I haven’t skipped dinner - but it happened the other night with a salad, which is inexplicable to me (the sala salad didn’t contain enough anything to drive my blood sugar up that high), and has happened with other low-carb dinners. There have also been nights the rise has started before I actually started eating.
Last night I ended up going low after my big post-dinner correction. But I treated and managed to actually go to bed in range (4.8 mmol/L).
Howver, at around midnight I rose rapidly to 9 mmol/L, and then began a gradual rise to 15 mmol/L until 4:00 AM, when my BG turned around and began dropping. I was 8 mmol/L when I woke up around 8:30 AM.
I’m a bit confused at this point as to whether 22 units is too much or not enough. The last two nights I’ve had both significant rises and significant falls overnight.
I’ll admit, I’m struggling with whether to continue this. I’m almost three weeks in and am still trying to figure out this initial baseline dose. As of Monday, things are going to get much more complicated with my regular worktime routine resuming. If I’m struggling this much to find a baseline dose when I’m on holidays and each day is largely identical, I’m feeling a bit pessimistic that I’m going to find a dose once I add in all the variables that come with work and school.
One useful piece of information I’ve seen so far is that my blood sugar variability doesn’t seem related to pump site absorption issues. That’s something I really wondered about. So even just three weeks has been useful in that regard.
Could it be that you have to look at the average of 2, or even 3 consecutive injections to correlate results? You have not been at 22 for 3 nights on a row, so you cannot quite compare the two consecutive nights as having equal Tresiba.
If Tresiba ends up affecting you for 3 days (that’s what my endo clinic says, which I do not take at face value, but I do know that, for many, Lantus has a tail effect over 2 days even if the dose does not last that long, or even a day for some), I would be inclined to use the following formula for a current dose:
Yes, I’ve done 22 units three nights in a row now. The 35-unit mistake was on Tuesday night, so I’ve done 22 units Wednesday night, Thursday night, and Friday night.

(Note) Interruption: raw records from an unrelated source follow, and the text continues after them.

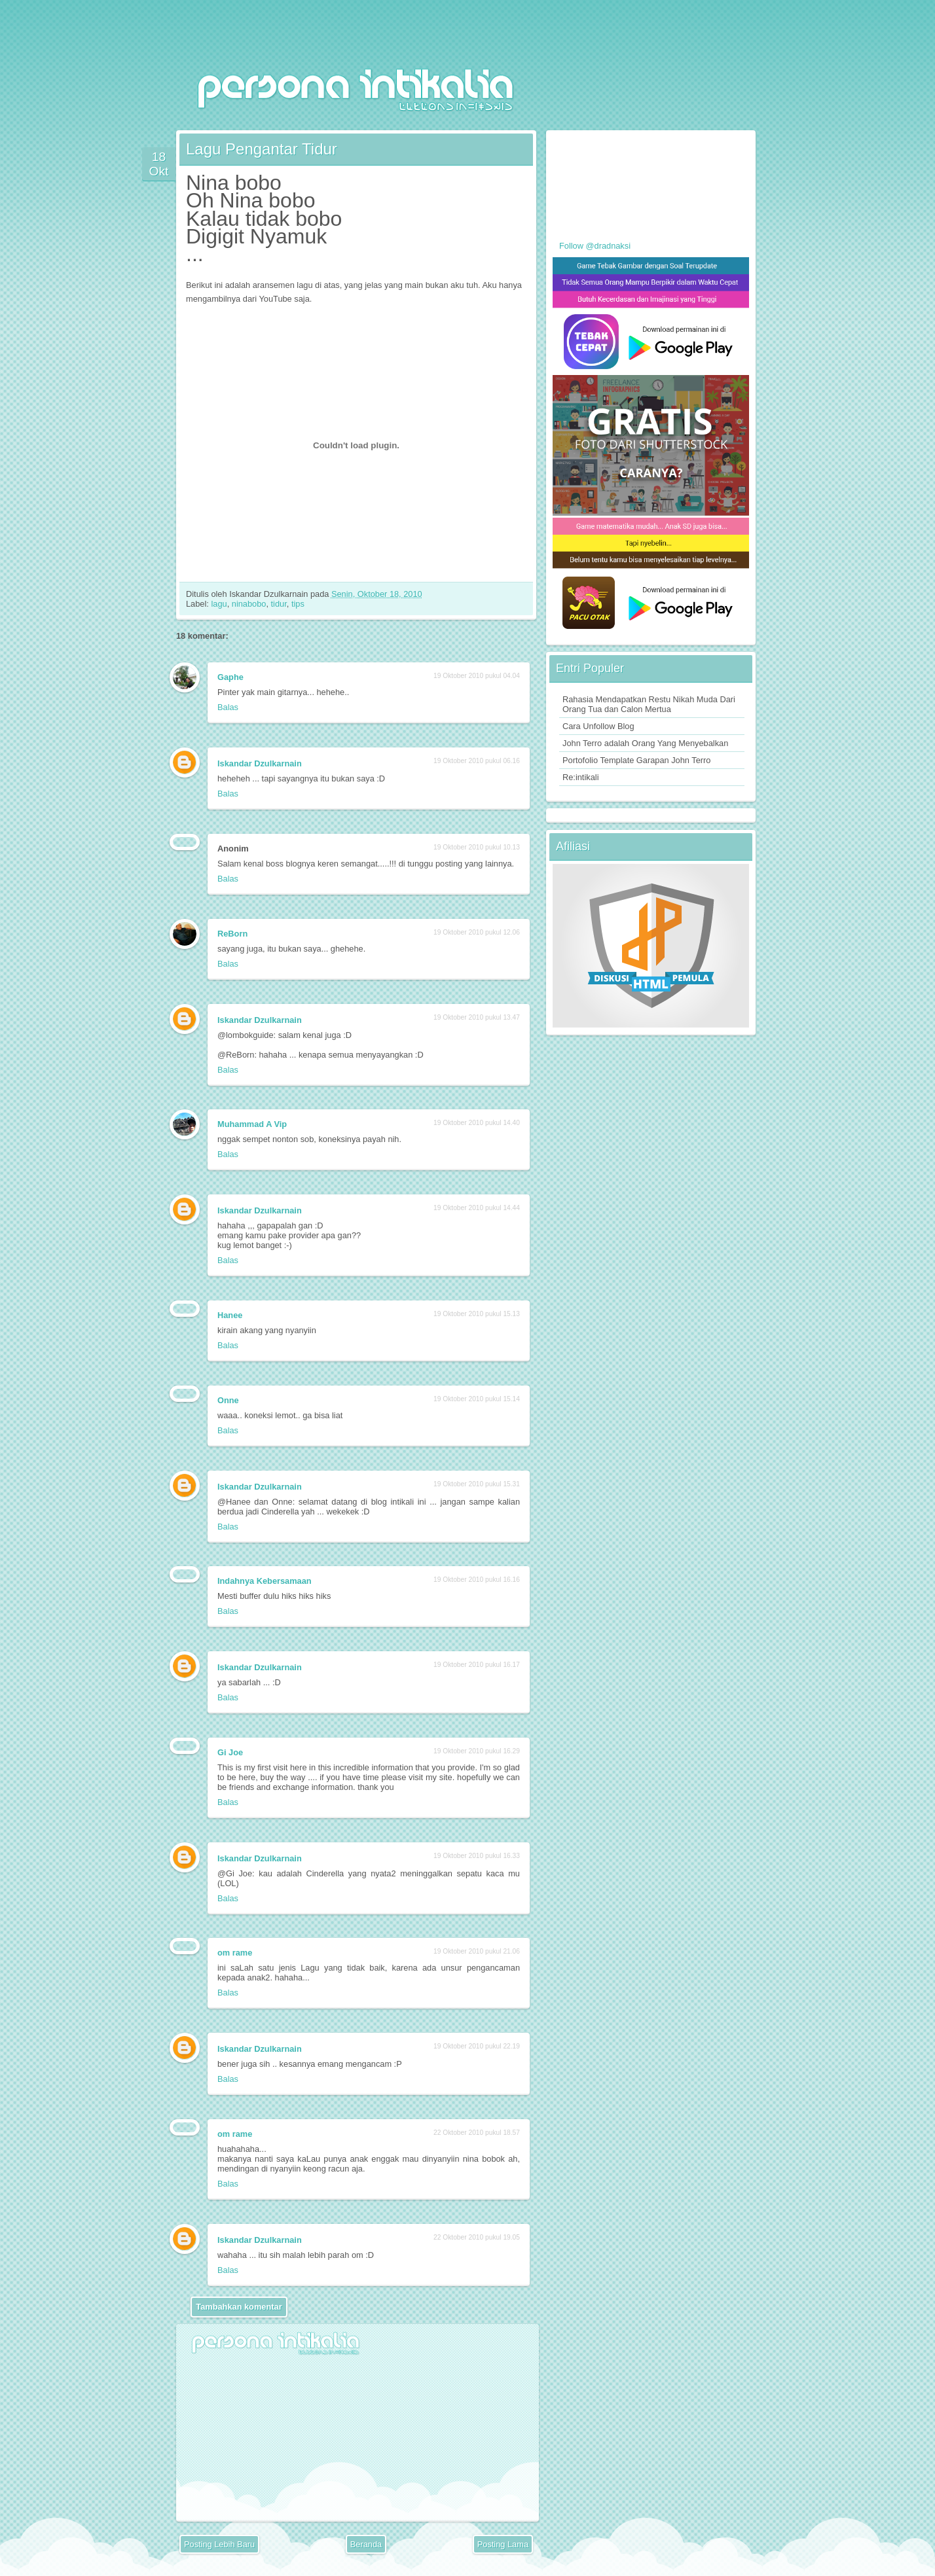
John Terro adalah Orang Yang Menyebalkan (645, 743)
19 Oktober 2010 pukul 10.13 (476, 847)
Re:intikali (580, 777)
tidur (279, 604)
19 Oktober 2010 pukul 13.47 (476, 1017)
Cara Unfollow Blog (598, 726)
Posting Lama (502, 2544)
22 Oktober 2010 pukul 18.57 (476, 2132)
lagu (219, 604)
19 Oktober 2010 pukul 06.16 (476, 760)
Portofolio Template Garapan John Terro (636, 760)
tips (297, 604)
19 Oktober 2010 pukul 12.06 (476, 932)
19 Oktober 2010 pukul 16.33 (476, 1855)
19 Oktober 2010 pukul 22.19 (476, 2046)
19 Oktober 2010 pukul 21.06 (476, 1951)
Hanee (229, 1315)
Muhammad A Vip (252, 1124)
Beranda (366, 2544)
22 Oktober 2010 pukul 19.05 (476, 2237)
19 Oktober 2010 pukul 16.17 (476, 1664)
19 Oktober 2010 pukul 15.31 (476, 1484)
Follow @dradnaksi (595, 246)
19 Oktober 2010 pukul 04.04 (476, 675)
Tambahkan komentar (239, 2307)
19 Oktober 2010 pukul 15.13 (476, 1313)
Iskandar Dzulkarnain (259, 763)
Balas (227, 707)
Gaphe (230, 677)
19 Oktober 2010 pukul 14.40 (476, 1122)
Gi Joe (230, 1752)
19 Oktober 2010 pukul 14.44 (476, 1207)
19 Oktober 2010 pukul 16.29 (476, 1751)
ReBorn (232, 934)
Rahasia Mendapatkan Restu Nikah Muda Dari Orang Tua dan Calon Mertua (648, 704)
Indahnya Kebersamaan (264, 1581)
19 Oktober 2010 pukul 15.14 (476, 1399)
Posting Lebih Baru (219, 2544)
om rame (234, 1953)
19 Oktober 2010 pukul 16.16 (476, 1579)
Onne (228, 1400)
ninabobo (249, 604)
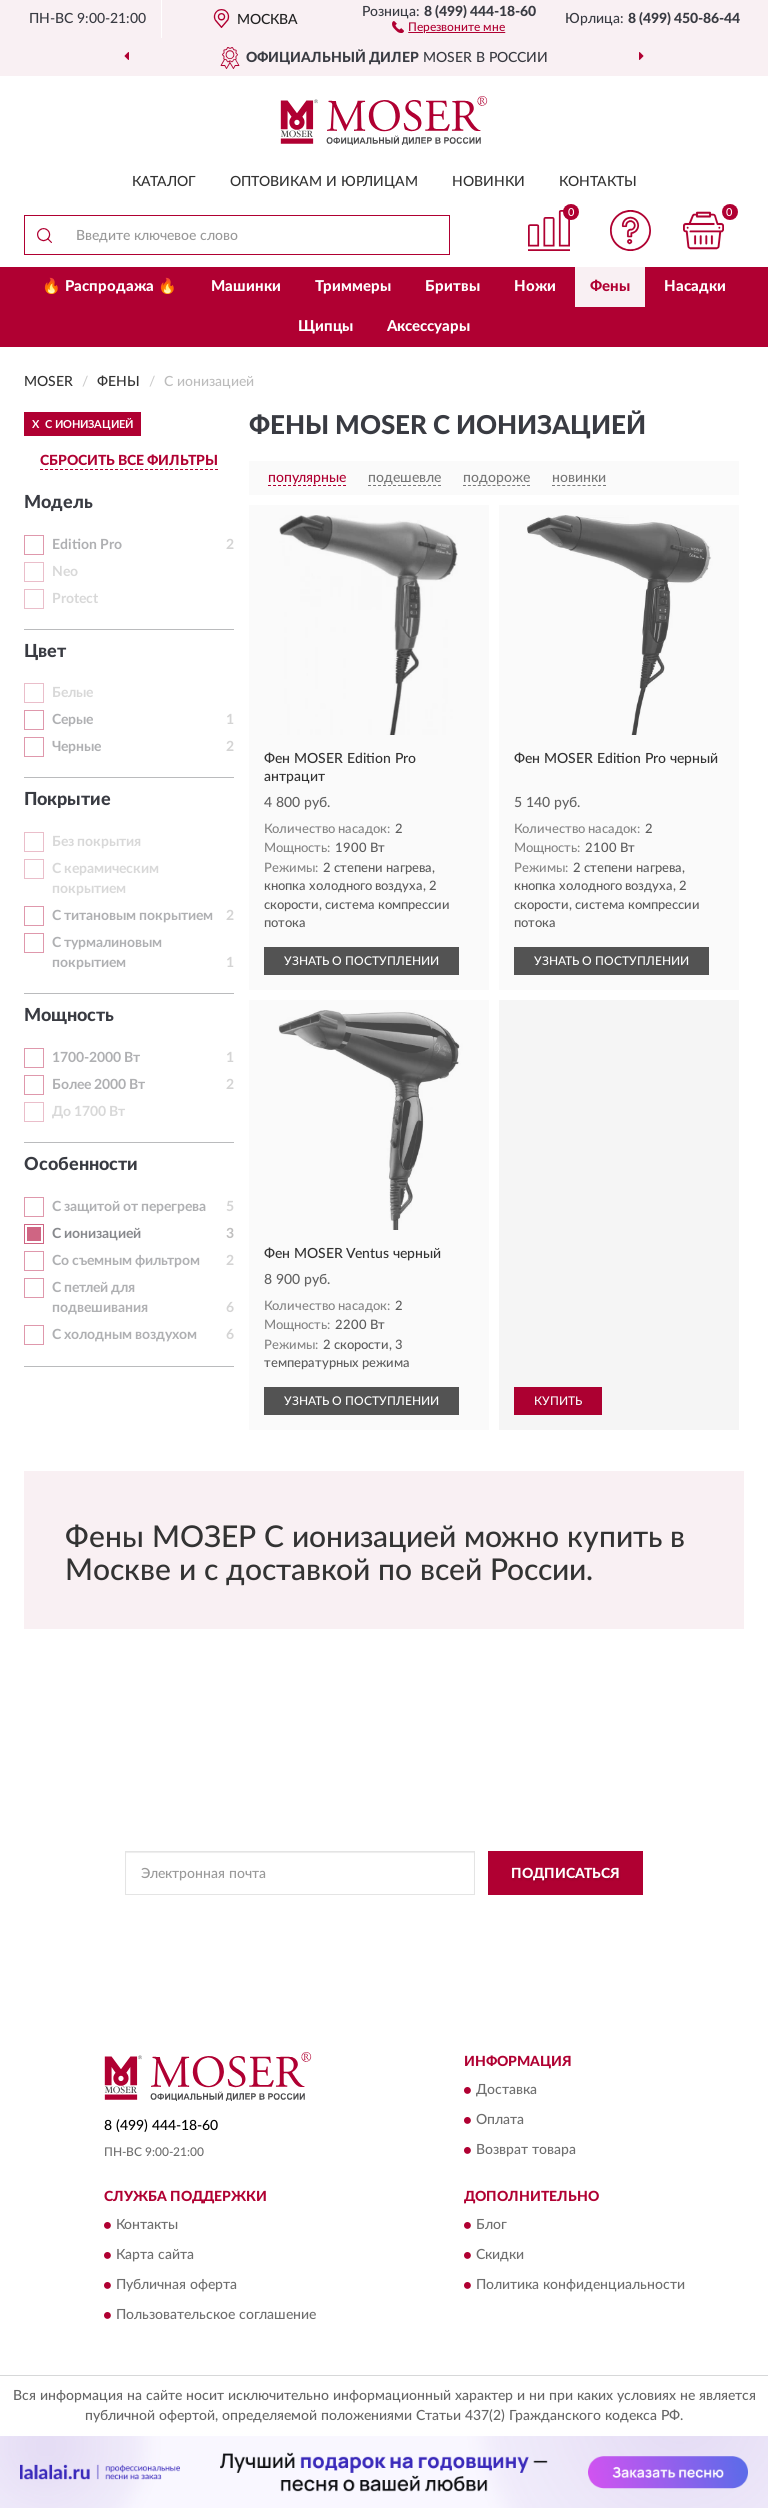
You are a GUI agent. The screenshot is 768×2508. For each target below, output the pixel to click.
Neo (65, 572)
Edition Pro (87, 545)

I think the dose you inject is probably stable in the first 24 hours, but the tail from the previous day or so may not be, since that eventually needs to taper off. If you look at the function graph, you’d expect some variability/wave-like action as a result of that. Might be very mild in some folks, with the waves overlapping enough to create even coverage, but maybe less so for others.

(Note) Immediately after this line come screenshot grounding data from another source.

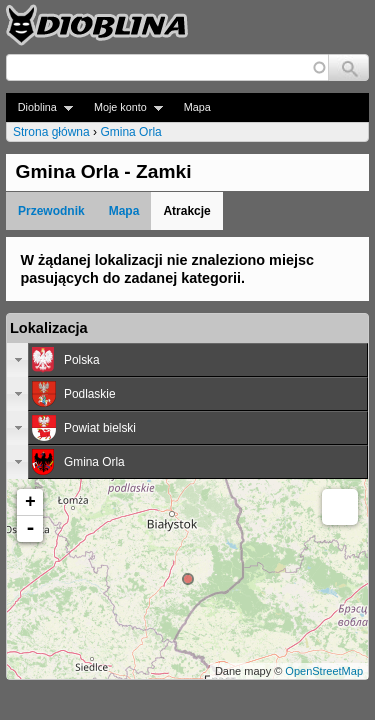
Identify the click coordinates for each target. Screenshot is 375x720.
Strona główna (51, 132)
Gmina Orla (130, 132)
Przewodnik (51, 211)
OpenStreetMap (324, 671)
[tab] (187, 360)
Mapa (197, 107)
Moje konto (122, 107)
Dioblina (39, 107)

Hi Jen- After 7 1/2 years of pumping (adult onset T1D 8 years ago), I too am doing a trial of Tresiba (and Novalog injections for boluses) due to allergic reactions at pump sites. I am now on my third day of Tresiba and have been experiencing highs in the afternoon/evenings and lows at 2:00 a.m. Last night I remained low for the rest of the night and into the morning, even with repeated glucose treatments. Frustrated, I did a google search and found your thread. I could relate so much of what you shared- right down to the concerns about going back to work in schools on Monday! I’m going to try lowering my Tresiba dose from 14u to 12u tonight and see if that helps. This requires so much patience! I really miss the ease of bolusing and correcting with the pump and the ability to set temporary basals for exercise. I also have a separate basal profile for PMS on my pump, but as I enter peri-menopause, it isn’t always so predictable. I also miss the ability to micro-bolus since the smallest I can do with a pen is .5u. Thank you for sharing your journey- it’s comforting to know I am not alone!